Until custody is decided by agreement or court order, both parents have equal rights to the children. Most of the time the courts “award” primary physical custody to the parent who has been the primary caregiver. Since she has been the primary caregiver, as long as the child is in no physical danger, there is no reason to think that would change. If it comes to that though, the court will look at the history of both parents, their ability to care for and provide for the child and their willingness to do that. The best scenario is for the child/children to have both parents as involved in their lives as much as possible but sometimes that’s just not an option. Keep in mind that unless it’s stated, NC defaults to joint legal custody regardless of which parent has primary physical custody.
I suggest that she get a separation agreement with her stbx that includes custody so that she can relax a little on the custody issue.
Having an affair usually has little to do with custody issues. That is something that the spouse does that does not normally involve the children…“on their own time” so to speak.
This question is more to calm my future fiance’s nerves and get some input on what MAY happen in light of our current situation. Please don’t judge me or tell me that I made a stupid mistake…my situation is what it is and none of this is exactly the way that my future finance and I might like it to me.
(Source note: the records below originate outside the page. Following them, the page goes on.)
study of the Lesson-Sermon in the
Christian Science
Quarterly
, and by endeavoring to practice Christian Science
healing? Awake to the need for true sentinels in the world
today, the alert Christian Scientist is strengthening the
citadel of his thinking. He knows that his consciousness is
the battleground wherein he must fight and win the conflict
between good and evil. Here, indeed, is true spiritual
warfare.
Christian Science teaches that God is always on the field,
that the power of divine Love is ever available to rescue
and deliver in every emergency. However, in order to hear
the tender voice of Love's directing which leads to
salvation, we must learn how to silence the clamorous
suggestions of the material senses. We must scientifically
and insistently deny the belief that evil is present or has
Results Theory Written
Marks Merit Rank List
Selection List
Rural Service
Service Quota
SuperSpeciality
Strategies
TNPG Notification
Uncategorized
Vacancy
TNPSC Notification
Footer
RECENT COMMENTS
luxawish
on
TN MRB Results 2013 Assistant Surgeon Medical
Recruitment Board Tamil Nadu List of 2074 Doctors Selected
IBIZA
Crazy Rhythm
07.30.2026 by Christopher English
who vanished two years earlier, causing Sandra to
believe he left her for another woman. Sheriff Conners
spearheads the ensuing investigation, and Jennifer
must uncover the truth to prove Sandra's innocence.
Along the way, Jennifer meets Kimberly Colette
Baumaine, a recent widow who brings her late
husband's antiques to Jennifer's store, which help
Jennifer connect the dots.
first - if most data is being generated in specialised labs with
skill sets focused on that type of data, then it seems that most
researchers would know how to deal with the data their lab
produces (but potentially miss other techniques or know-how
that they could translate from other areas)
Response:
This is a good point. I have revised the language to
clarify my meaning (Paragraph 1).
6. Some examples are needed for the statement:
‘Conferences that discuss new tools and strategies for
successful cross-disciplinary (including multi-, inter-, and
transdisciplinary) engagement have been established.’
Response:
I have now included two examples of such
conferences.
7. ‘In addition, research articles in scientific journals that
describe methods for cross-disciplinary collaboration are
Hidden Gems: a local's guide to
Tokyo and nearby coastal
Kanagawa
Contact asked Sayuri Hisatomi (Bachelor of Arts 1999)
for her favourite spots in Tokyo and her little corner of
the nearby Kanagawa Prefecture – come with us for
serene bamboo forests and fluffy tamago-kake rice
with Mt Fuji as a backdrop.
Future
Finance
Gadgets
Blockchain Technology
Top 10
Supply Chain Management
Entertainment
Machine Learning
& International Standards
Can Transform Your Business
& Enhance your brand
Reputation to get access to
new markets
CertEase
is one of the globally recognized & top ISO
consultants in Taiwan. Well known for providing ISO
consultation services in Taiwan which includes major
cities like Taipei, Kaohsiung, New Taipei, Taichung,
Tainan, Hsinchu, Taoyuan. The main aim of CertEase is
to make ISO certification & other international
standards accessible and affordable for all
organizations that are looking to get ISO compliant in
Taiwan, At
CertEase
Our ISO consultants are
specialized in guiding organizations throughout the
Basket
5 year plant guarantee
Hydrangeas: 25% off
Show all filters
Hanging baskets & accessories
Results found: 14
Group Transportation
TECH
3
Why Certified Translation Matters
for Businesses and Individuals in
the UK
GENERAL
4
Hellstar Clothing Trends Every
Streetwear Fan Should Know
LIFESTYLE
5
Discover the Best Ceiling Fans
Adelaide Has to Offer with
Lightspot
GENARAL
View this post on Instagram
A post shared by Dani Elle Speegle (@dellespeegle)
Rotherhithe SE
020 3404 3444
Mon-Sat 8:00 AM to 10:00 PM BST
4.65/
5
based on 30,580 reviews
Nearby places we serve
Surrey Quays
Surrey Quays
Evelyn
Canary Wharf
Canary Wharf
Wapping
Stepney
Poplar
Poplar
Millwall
That being said, my future fiance is going through seperations. I am not married. Before she left her husband she became pregnant. There is no doubt that this child is mine and I am fine with that and actually happy at the promise of having a child with this woman. She has a child from this marriage and there is no doubt that she will get custody of her daughter. She has been an excellent mother and was pretty much sole support financially for the family. Her husband had a hard time holding onto a job all throughout their marriage. While he was out of work their daughter still went to daycare and even through the initial stages of the seperation he hasn’t shown much interest in really taking care of her…no phone calls…no child support until there was a court order…picking up daughter late and dropping her off early. Anyhow…her daughter means the world to her and even the thought of him fighting for custody once he finds out that she is pregnant scared her to death. I have tried to assure her that even though this might not look good a court would take their entire history into consideration and not punish her for this one indiscretion. Yes, it is a big thing and both of us are pretty moral people…church goers, don’t drink or do any drugs, don’t swear, love our kids, work hard, pay our bills, love our families. My question is, does he have a snowball’s chance in hell of actually getting custody of her daughter? If he walked into your office would you try to disuade him to drop it and move on with his life and be glad that he has liberal visitation. I know that he can go after me for criminal converstation but my only concern is for her and her daughter. I’ll take the beating or whatever lies in store for me.